I enjoyed Aaron Kessler’s talk on Learning Engineering, although I’m not a fan of the term ‘engineering’ here as it is being used analogously. I feel that learning is a wide and messy business and doesn’t always fit neatly into this paradigm. The insistence of using learners in the process of design suffers, I think, from the obvious fact that they don’t know what they don’t know and are often delusional about good learning theory and practice. But the talk was sound, as it stated what is obvious, that process matters, implementation is hard and evaluation harder. The push towards data was also, rightly, emphasised.

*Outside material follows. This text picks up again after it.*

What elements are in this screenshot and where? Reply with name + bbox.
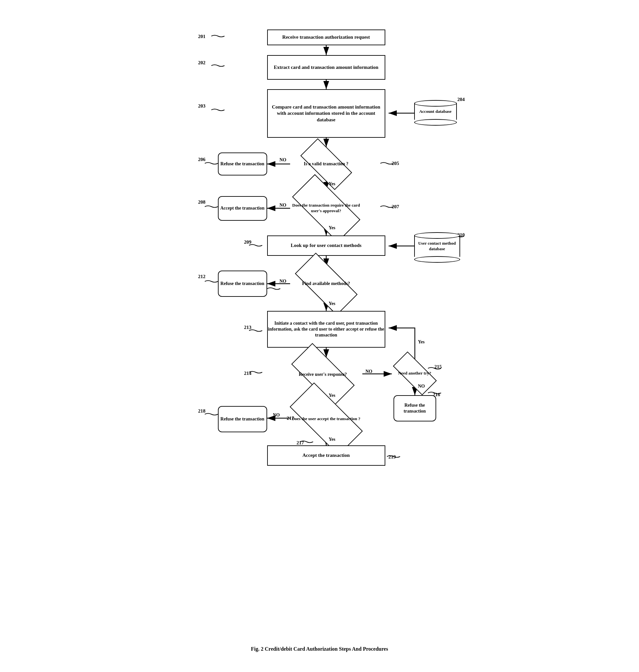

One again an audience member pointed out that most don’t have the luxury for the complexities of abstract model as they have tight deadlines (great point). Aaron very kindly gave me a copy of the ‘Learning Engineering Toolkit’ book, which has some pretty good stuff. I tackled the same stuff in my ‘Learning Experience Design’ book. We’re all in the same boat here, rowing in the same direction.
Ethics and AI
My contribution was a short talk on Ethics and AI. I made the point that most Ethical AI, is not ethics at all but ‘moralising’. It’s a complex issue diminished when barely disguises activism enters the room. Lots of moral high horses are being ridden into the debate, clouding expertise. The fact that HE focused almost entirely in plagiarism as the moral issue says how far behind we are in our thinking about the use of AI in HE. The problem is not AI but crap assessment. My message was a bit depressing as I now think the UK and EU are way behind on both AI and AI for learning. The US and China are streaking ahead as we wallow in bad regulation. Eric Atwell who teaches AI at Leeds very kindly summed my talk up by agreeing with every last thing I had said! This was gratifying as I find a great deal of good sense comes from practitioners, as opposed to arrivistes who have jumped on the ethical bandwagon. Adam Nosel made some good points about coaching and the need to maintain the human and social elements, as did Andrew Kirkton on some of the nitty gritty issues in HE.

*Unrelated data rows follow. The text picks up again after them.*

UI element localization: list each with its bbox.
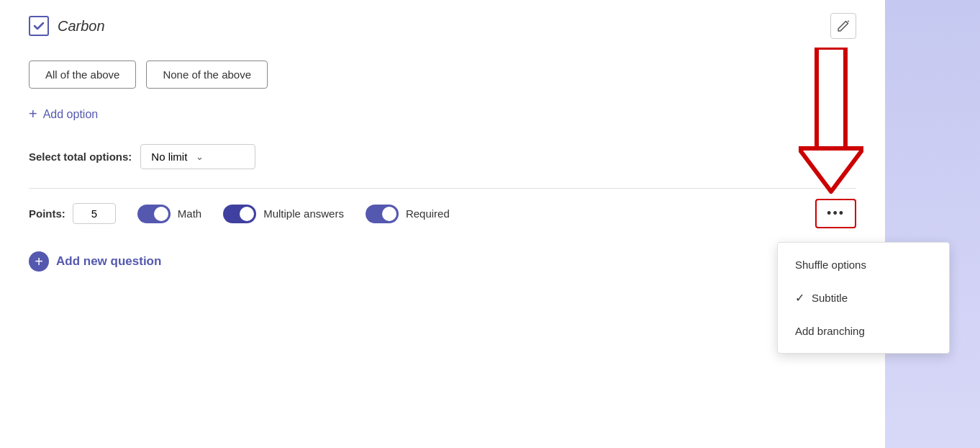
select-total-label: Select total options: [29,151,132,163]
right-sidebar [885,0,980,448]
svg-marker-2 [799,148,863,192]
points-group: Points: [29,203,116,224]
math-toggle-group: Math [137,205,201,223]
multiple-answers-toggle-knob [240,207,254,221]
select-total-dropdown[interactable]: No limit ⌄ [140,144,255,169]
add-question-circle-icon: + [29,251,49,272]
carbon-label: Carbon [58,18,822,35]
add-branching-label: Add branching [795,325,865,337]
svg-point-0 [848,21,849,22]
select-total-row: Select total options: No limit ⌄ [29,144,856,169]
none-of-above-button[interactable]: None of the above [146,61,268,89]
required-toggle-group: Required [366,205,450,223]
multiple-answers-toggle[interactable] [223,205,256,223]
all-of-above-button[interactable]: All of the above [29,61,136,89]
math-toggle[interactable] [137,205,171,223]
math-toggle-knob [154,207,168,221]
select-total-value: No limit [151,151,187,163]
carbon-checkbox[interactable] [29,16,49,36]
add-branching-item[interactable]: Add branching [778,315,949,347]
points-input[interactable] [73,203,116,224]
carbon-row: Carbon [29,13,856,45]
option-buttons-row: All of the above None of the above [29,61,856,89]
svg-rect-1 [817,48,845,148]
subtitle-label: Subtitle [812,292,848,304]
edit-icon-button[interactable] [830,13,856,39]
add-option-label: Add option [43,108,99,121]
math-label: Math [178,207,201,220]
red-arrow-annotation [799,48,863,202]
points-label: Points: [29,207,65,220]
multiple-answers-toggle-group: Multiple answers [223,205,344,223]
add-new-question-row[interactable]: + Add new question [29,251,856,272]
bottom-bar: Points: Math Multiple answers Requi [29,188,856,238]
required-label: Required [406,207,450,220]
dropdown-chevron-icon: ⌄ [196,151,204,162]
subtitle-item[interactable]: ✓ Subtitle [778,281,949,315]
more-options-button[interactable]: ••• [815,199,856,228]
add-question-label: Add new question [56,254,161,269]
required-toggle[interactable] [366,205,399,223]
shuffle-options-item[interactable]: Shuffle options [778,248,949,281]
add-option-plus-icon: + [29,106,37,122]
subtitle-checkmark-icon: ✓ [795,291,804,305]
more-options-dropdown: Shuffle options ✓ Subtitle Add branching [777,242,950,354]
multiple-answers-label: Multiple answers [263,207,344,220]
shuffle-options-label: Shuffle options [795,259,866,271]
required-toggle-knob [382,207,396,221]
add-option-row[interactable]: + Add option [29,106,856,122]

I had breakfast with Bo from Warwick who was doing some great work on podcasting in her institution. It is a subject close to my heart. We are stuck in a traditional paradigm in learning design, ignoring one of the most important mediums of our day. Not to use podcasting in learning is mad, as hundreds of millions listen to learning podcasts every day, of their own volition. We know a lot about how to do these well and Bo was pn point here. Good to see young experts get a voice at this event.

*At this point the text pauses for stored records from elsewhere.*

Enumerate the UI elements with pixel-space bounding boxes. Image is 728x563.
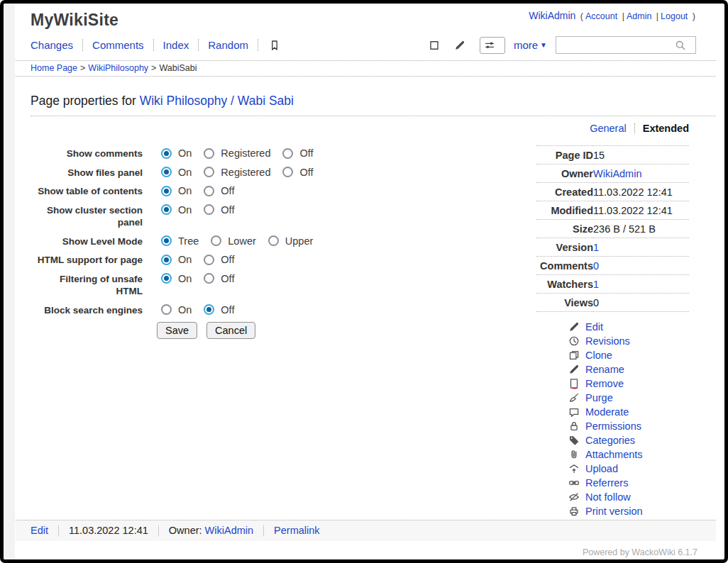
radio-option[interactable]: On — [161, 147, 192, 159]
search-icon[interactable] — [675, 40, 686, 51]
radio-unselected-icon[interactable] — [204, 273, 214, 284]
action-revisions[interactable]: Revisions — [585, 335, 630, 347]
tab-general[interactable]: General — [590, 123, 635, 133]
radio-unselected-icon[interactable] — [282, 148, 293, 159]
page-title-link[interactable]: Wiki Philosophy / Wabi Sabi — [140, 94, 294, 108]
radio-unselected-icon[interactable] — [204, 186, 214, 196]
property-value: 11.03.2022 12:41 — [593, 183, 689, 201]
action-attachments[interactable]: Attachments — [585, 449, 643, 460]
action-print-version[interactable]: Print version — [585, 506, 643, 517]
save-button[interactable]: Save — [157, 322, 197, 339]
action-rename[interactable]: Rename — [585, 364, 624, 375]
broom-icon — [568, 392, 580, 403]
action-moderate[interactable]: Moderate — [585, 406, 629, 418]
radio-option[interactable]: On — [161, 304, 192, 316]
table-row: OwnerWikiAdmin — [536, 165, 689, 183]
radio-group: OnRegisteredOff — [161, 166, 326, 179]
action-categories[interactable]: Categories — [585, 435, 635, 446]
pencil-icon[interactable] — [454, 40, 465, 51]
radio-option[interactable]: Lower — [211, 235, 256, 247]
settings-button[interactable] — [480, 37, 505, 54]
radio-selected-icon[interactable] — [161, 167, 172, 177]
more-menu[interactable]: more▼ — [514, 39, 547, 51]
nav-link-random[interactable]: Random — [208, 39, 258, 51]
action-upload[interactable]: Upload — [585, 463, 618, 474]
radio-option[interactable]: Tree — [161, 235, 199, 247]
remove-page-icon — [568, 378, 580, 389]
radio-option[interactable]: On — [161, 273, 192, 284]
property-value-link[interactable]: 1 — [593, 242, 599, 253]
cancel-button[interactable]: Cancel — [206, 322, 255, 339]
radio-selected-icon[interactable] — [161, 204, 172, 215]
nav-link-comments[interactable]: Comments — [92, 39, 154, 51]
radio-option[interactable]: Off — [204, 304, 234, 316]
radio-selected-icon[interactable] — [161, 273, 172, 284]
radio-option[interactable]: Registered — [204, 167, 270, 178]
blank-page-icon[interactable] — [429, 40, 440, 51]
radio-selected-icon[interactable] — [161, 148, 172, 159]
action-item: Not follow — [568, 491, 689, 503]
radio-unselected-icon[interactable] — [204, 204, 214, 215]
radio-option[interactable]: Off — [204, 273, 234, 284]
radio-group: TreeLowerUpper — [161, 235, 325, 248]
radio-option[interactable]: On — [161, 204, 192, 216]
properties-table: Page ID15OwnerWikiAdminCreated11.03.2022… — [536, 145, 689, 312]
form-row: Show Level ModeTreeLowerUpper — [31, 235, 371, 248]
account-link[interactable]: Account — [585, 11, 617, 21]
search-input[interactable] — [556, 37, 710, 53]
radio-unselected-icon[interactable] — [204, 148, 214, 159]
separator: | — [656, 11, 658, 21]
logout-link[interactable]: Logout — [661, 11, 688, 21]
radio-option[interactable]: Upper — [268, 235, 314, 247]
more-label: more — [514, 39, 538, 51]
nav-link-index[interactable]: Index — [163, 39, 199, 51]
radio-selected-icon[interactable] — [161, 255, 172, 265]
radio-option[interactable]: Off — [204, 254, 234, 265]
footer-permalink[interactable]: Permalink — [274, 525, 319, 536]
radio-group: OnOff — [161, 303, 246, 317]
action-edit[interactable]: Edit — [585, 321, 603, 333]
action-referrers[interactable]: Referrers — [585, 477, 628, 489]
nav-link-changes[interactable]: Changes — [31, 39, 83, 51]
radio-label: On — [178, 204, 192, 216]
eye-slash-icon — [568, 491, 580, 503]
action-not-follow[interactable]: Not follow — [585, 491, 631, 503]
radio-unselected-icon[interactable] — [268, 235, 279, 246]
radio-selected-icon[interactable] — [204, 304, 214, 315]
radio-option[interactable]: On — [161, 167, 192, 178]
radio-selected-icon[interactable] — [161, 235, 172, 246]
action-purge[interactable]: Purge — [585, 392, 613, 403]
radio-unselected-icon[interactable] — [204, 167, 214, 177]
breadcrumb-separator: > — [151, 63, 156, 73]
breadcrumb-item[interactable]: Home Page — [31, 63, 77, 73]
action-clone[interactable]: Clone — [585, 350, 612, 361]
radio-option[interactable]: Off — [204, 204, 234, 216]
property-value-link[interactable]: 0 — [593, 260, 599, 272]
form-row: Block search enginesOnOff — [31, 303, 371, 317]
radio-option[interactable]: Off — [282, 167, 313, 178]
admin-link[interactable]: Admin — [627, 11, 651, 21]
action-remove[interactable]: Remove — [585, 378, 624, 389]
radio-option[interactable]: Registered — [204, 147, 270, 159]
radio-option[interactable]: Off — [204, 185, 234, 196]
breadcrumb-item[interactable]: WikiPhilosophy — [88, 63, 148, 73]
radio-unselected-icon[interactable] — [211, 235, 221, 246]
clone-icon — [568, 350, 580, 361]
radio-unselected-icon[interactable] — [161, 304, 172, 315]
user-link[interactable]: WikiAdmin — [529, 10, 575, 21]
radio-unselected-icon[interactable] — [282, 167, 293, 177]
footer-edit-link[interactable]: Edit — [31, 525, 48, 536]
radio-option[interactable]: On — [161, 185, 192, 196]
property-value-link[interactable]: 1 — [593, 279, 599, 290]
radio-option[interactable]: Off — [282, 147, 313, 159]
radio-unselected-icon[interactable] — [204, 255, 214, 265]
table-row: Comments0 — [536, 257, 689, 275]
footer-owner-link[interactable]: WikiAdmin — [205, 525, 253, 536]
radio-option[interactable]: On — [161, 254, 192, 265]
action-permissions[interactable]: Permissions — [585, 420, 641, 432]
bookmark-icon[interactable] — [269, 40, 280, 51]
radio-selected-icon[interactable] — [161, 186, 172, 196]
radio-label: Tree — [178, 235, 199, 247]
table-row: Page ID15 — [536, 146, 689, 165]
property-value-link[interactable]: WikiAdmin — [593, 168, 641, 179]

These were merely my impressions written on the train back to Brighton, not an exhaustive summary and even though I disagreed with some, that is the point. Margaret Korosec Jo-Anne Murray, Megan Parsons and the rest of the team did a great job here, encouraging honest, open and sometimes uncomfortable debate. That’s the point. This is about moving forward, learning something new and moving on. To do that we need to look outwards. I’d have loved to have seen some people from FE here as well as private providers (there were some). But this was only the first event. It was a shame I couldn’t stay for the second day, the Tapas meal was fun, Leeds I love, and I met and spoke to some great people. Look forward to the second.